A further reason for its acceptance is that, whatever may be the gross loss to the Exchequer, the nett loss would be substantially less, because, were these statutory undertakers exempted, such dividends as they pay to Trust companies here on their preference and ordinary shares would thereupon become liable to National Defence Contribution. Indeed, the effect of the Amendment would be to transfer the payment on such amounts from the statutory undertaker to the trust company. That class of investment is one which trust companies certainly used very frequently to hold, and there must be a substantial block of securities in such undertakings that are held by companies who would have to pay National Defence Contribution on these dividends. In consequence, the nett loss to the Exchequer would be considerably less than the gross loss. For the reasons, therefore, that the Amendment would not involve a heavy loss to the revenue, and that it would encourage the development of our overseas possessions, I submit that it is worthy of favourable consideration.

4.51 p.m.

Sir J. Simon

I have come to the conclusion that this Amendment should be accepted. In money it is really quite a small matter. The great mass of public utility undertakings throughout the Empire would not in any case be caught by this tax; the Amendment is limited to certain enterprises which are owned here and which are actually operating under British financial control. I think the case for it is a perfectly reasonable one, it being understood, of course, that if any difficulty arose the case would have to be proved. It is not for the revenue authorities to go about and find out what is the law in South Africa, or wherever it may be; any such undertakings claiming exemption would have to prove that they are in fact restrained in the way that the Sub-section describes. I must say at once that I should find it impossible to exempt such enterprises all over the world. I know that there are such undertakings which operate through companies domiciled here in various foreign countries, but I could not undertake to include them, for the reason, among others, that, while we are in a good position to know our own Commonwealth laws, we cannot hope to do so in the case of foreign countries. I think the principle is a fair one; it is the principle of the Finance Act, 1930; and I have come to the conclusion that the Amendment should be accepted.

4.54 p.m.

Sir Edward Grigg

I am sure that all those who have put their names to this Amendment will be grateful to the Chancellor of the Exchequer for the statement he has made. I felt particularly keenly about it, because it would have its reflections to some extent on the position of native peoples for whom we are trustees. Since the Amendment is to be accepted, it is not necessary to say any more on the matter except for one point. I am told that, under the language of paragraph (i) of Sub-section (5), which refers to companies or undertakings which are limited as to the charges they make by virtue of any enactment, that phrase in its ordinary interpretation means an enactment of Parliament.

Mr. Bellenger

In view of the fact that the right hon. Gentleman is accepting this Amendment because the amount at issue is not large, can he give us some approximate idea of the figure? I should have thought that the profits of statutory undertakings in the Dominions were considerable.

4.56 p.m.

Sir J. Simon

I cannot give the figures, but I made inquiries, and received the answer which I gave to the Committee. I must point out that we are not talking about statutory undertakings in the Dominions. The number of these would be enormous. We are only talking about certain very exceptional cases, in which, although in fact the operations take place in the Dominions, what may be called the home of the undertaking is here.

Amendment agreed to.

4.57 p.m.

Captain Elliston

I beg to move, as an Amendment to the proposed Clause, in line 27, after "of," to insert "a market."

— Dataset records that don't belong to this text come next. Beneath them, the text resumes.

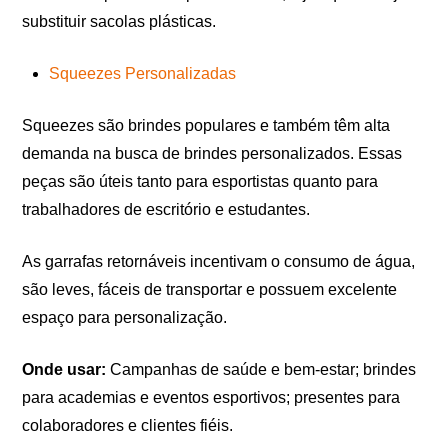
substituir sacolas plásticas.
Squeezes Personalizadas
Squeezes são brindes populares e também têm alta
demanda na busca de brindes personalizados. Essas
peças são úteis tanto para esportistas quanto para
trabalhadores de escritório e estudantes.
As garrafas retornáveis incentivam o consumo de água,
são leves, fáceis de transportar e possuem excelente
espaço para personalização.
Onde usar:
Campanhas de saúde e bem-estar; brindes
para academias e eventos esportivos; presentes para
colaboradores e clientes fiéis.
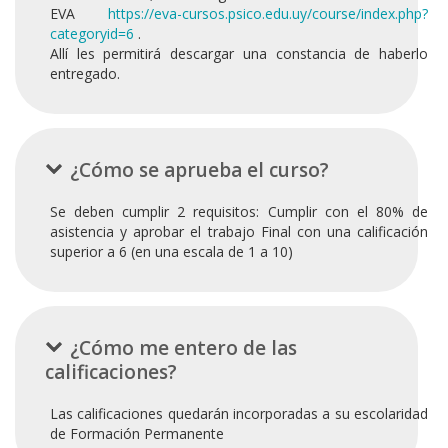
EVA
https://eva-cursos.psico.edu.uy/course/index.php?
categoryid=6
.
Allí les permitirá descargar una constancia de haberlo
entregado.
¿Cómo se aprueba el curso?
Se deben cumplir 2 requisitos: Cumplir con el 80% de
asistencia y aprobar el trabajo Final con una calificación
superior a 6 (en una escala de 1 a 10)
¿Cómo me entero de las
calificaciones?
Las calificaciones quedarán incorporadas a su escolaridad
de Formación Permanente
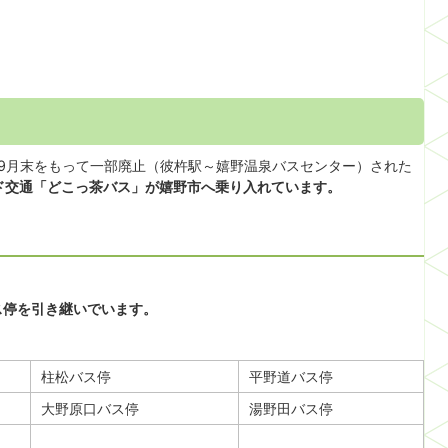
年9月末をもって一部廃止（彼杵駅～嬉野温泉バスセンター）された
ンド交通「どこっ茶バス」が嬉野市へ乗り入れています。
ス停を引き継いでいます。
柱松バス停
平野道バス停
大野原口バス停
湯野田バス停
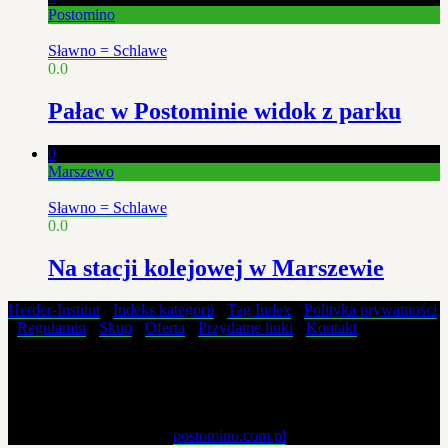
Postomino
Sławno = Schlawe
0.0
Pałac w Postominie widok z parku
0
Marszewo
Sławno = Schlawe
0.0
Na stacji kolejowej w Marszewie
Herder-Institut
-
Indeks kategorii
-
Tag Index
-
Polityka prywatności
-
Regulamin
-
Skup
-
Oferta
-
Przydatne linki
-
Kontakt
Materiały zawarte na tej stronie pochodzą ze zbiorów własnych i nie
mogą być kopiowane, powielane, modyfikowane i publikowane w
żaden sposób bez pisemnej zgody właściciela strony.
Copyright © 2019 - 2026
postomino.com.pl
. All rights reserved.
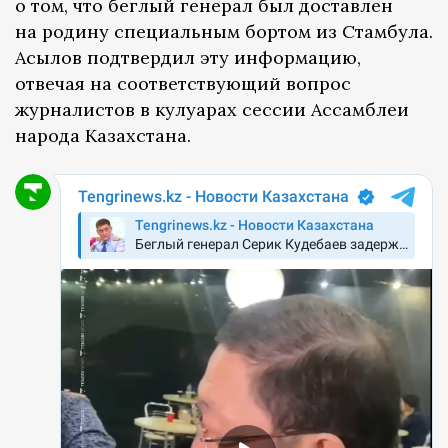
о том, что беглый генерал был доставлен
на родину специальным бортом из Стамбула.
Асылов подтвердил эту информацию,
отвечая на соответствующий вопрос
журналистов в кулуарах сессии Ассамблеи
народа Казахстана.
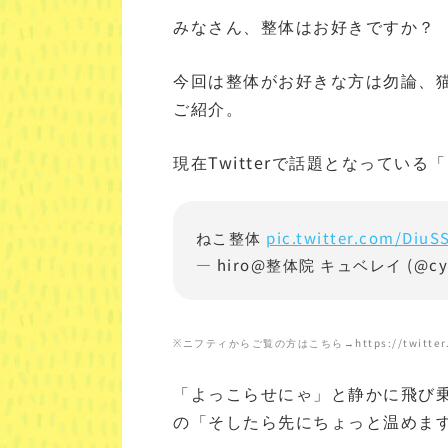
みなさん、整体はお好きですか？
今回は整体がお好きな方は勿論、
ご紹介。
現在Twitterで話題となってい
ねこ整体
pic.twitter.com/DiuS
— hiro@整体院 キュベレイ (@cyb
※ニフティからご覧の方はこちら→https://twitter.com
「よっこらせにゃ」と静かに飛び
の「そしたら先にちょっと温めま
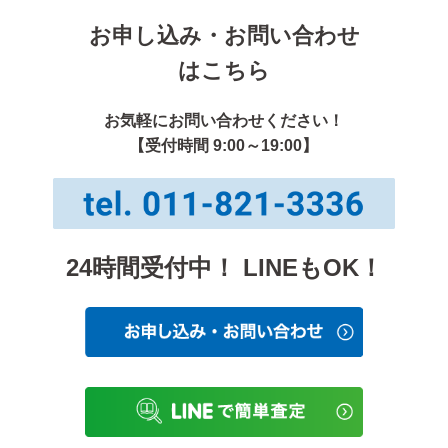
お申し込み・お問い合わせ
はこちら
お気軽にお問い合わせください！
【受付時間 9:00～19:00】
24時間受付中！ LINEもOK！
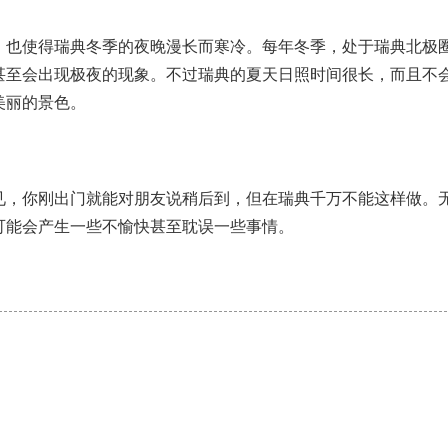
，也使得瑞典冬季的夜晚漫长而寒冷。每年冬季，处于瑞典北极
甚至会出现极夜的现象。不过瑞典的夏天日照时间很长，而且不
美丽的景色。
见，你刚出门就能对朋友说稍后到，但在瑞典千万不能这样做。
可能会产生一些不愉快甚至耽误一些事情。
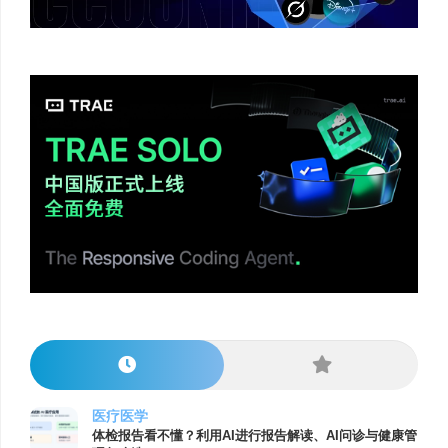
医疗医学
体检报告看不懂？利用AI进行报告解读、AI问诊与健康管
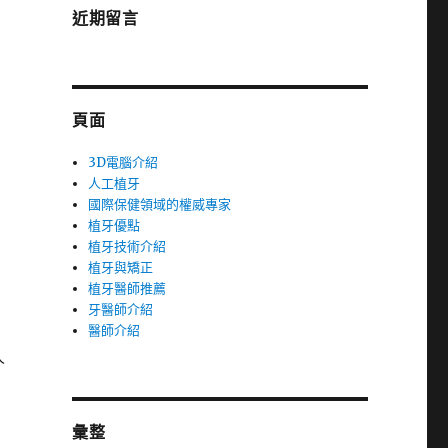
近期留言
頁面
3D電腦介紹
人工植牙
國際保健領域的權威專家
植牙優點
植牙技術介紹
植牙與矯正
植牙醫師推薦
牙醫師介紹
醫師介紹
人
彙整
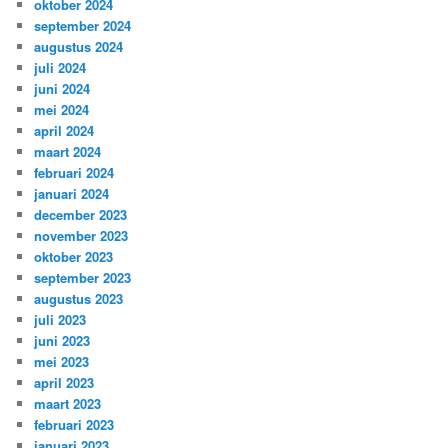
oktober 2024
september 2024
augustus 2024
juli 2024
juni 2024
mei 2024
april 2024
maart 2024
februari 2024
januari 2024
december 2023
november 2023
oktober 2023
september 2023
augustus 2023
juli 2023
juni 2023
mei 2023
april 2023
maart 2023
februari 2023
januari 2023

In my own constituency, as in other great centres of population, the market is a public utility of outstanding importance. By maintaining these markets the town council of Blackburn and other local authorities ensure abundant supplies of fresh food and other products, to the great advantage of the community, while at the same time the farmers, gardeners and other producers in the country for many miles round find a ready sale for their products. The authorities in question are rendering a great service by maintaining all these markets, and I hope my right hon. Friend will not require much persuasion to grant this concession. Unfortunately, I have not been able to ascertain, in the short time since I noticed this omission, whether the profits of these markets are in any way limited by enactment, but I understand that the tolls and other charges which are imposed have to be approved by the Ministry of Agriculture or the Board of Trade before they are adopted. In any case, these markets are such a boon to the people, especially in industrial centres, that I feel that they should be included in the same category as other public utilities.

4.59 p.m.

Mr. Marshall

I agree with the reasons which the hon. and gallant Member has given for urging the Chancellor to accept this Amendment. The omission appears to me to be a curious one. There are exemptions for tramways, railway undertakings, and various other statutory bodies, but these most important municipal undertakings are apparently to be taxed. Markets are very important municipal undertakings. They get their powers, in some cases by charter, in some cases under the Public Health Acts, and in other cases by special Acts. The tolls which they can charge are governed by the Acts under which they receive their powers; they are rigidly limited; and it appears to me that, if any public utility undertaking is to be exempted at all, these markets should be the first to receive exemption. I cannot understand why they have not been included. Another reason for their exemption is that local authorities during the last two or three years have had very heavy burdens put upon them. It appears to me that, if arty semi-private statutory undertakings are to be exempt, those owned by municipal authorities should be exempt. If we get no satisfaction here, we may put a general comprehensive Amendment down for Report, but I shall be glad to hear what the Financial Secretary has to say on the matter.

5.2 p.m.

Sir Frank Sanderson

I appreciate that there are objections to the Amendment. If it were accepted, it seems to me that it might include important markets which the hon. Member had not in mind at the time he put down the Amendment. I do not suggest that anyone would think an important industrial concern like Covent Garden Market should be free from the incidence of the tax. In regard to the smaller type of markets, they are not likely to have any increased burden placed on their shoulders by the tax, because their debit and credit sides more or less balance. They do not make large profits.

5.3 p.m.

Mr. Cluse

Bordering on my constituency is the popular Caledonian Road Market. I believe it is owned by the Corporation of the City of London. The result of this tax might be that it would have to raise its tolls and fees to the general public. It is known all over the world that goods are sold at very cheap prices there, and it is a boon to the workers of North London. I hope the Chancellor of the Exchequer will remember it when he deals with the question.

5.4 p.m.

Mr. Dalton

We apprehend that there are many kinds of markets, and it may be that the Amendment is too wide either to be accepted by the Government or to meet the requirements of some of my hon. Friends. My hon. Friend the Member for Brightside (Mr. Marshall) has presented an argument which has behind it the authority of the Association of Municipal Corporations, who are much concerned at the possibility of municipal markets being subject to this tax. I think on general grounds the Chancellor of the Exchequer has not expressed the intention of taxing municipal property and undertakings. At the same time, private markets are evidently on a different footing. Might I suggest that my hon. Friend should consult with others interested in the municipal aspect of the matter and bring forward an Amendment on Report dealing specifically with municipal as distinct from private markets? My hon. Friends would hesitate very much to give support to an Amendment so wide as this, but they feel that there is a special case to be made for municipal markets, and it might help the discussion if the Chancellor would give some undertaking now that he would be willing sympathetically to consider an Amendment covering municipal markets only.

5.6 p.m.

The Financial Secretary to the Treasury (Lieut.-Colonel Colville)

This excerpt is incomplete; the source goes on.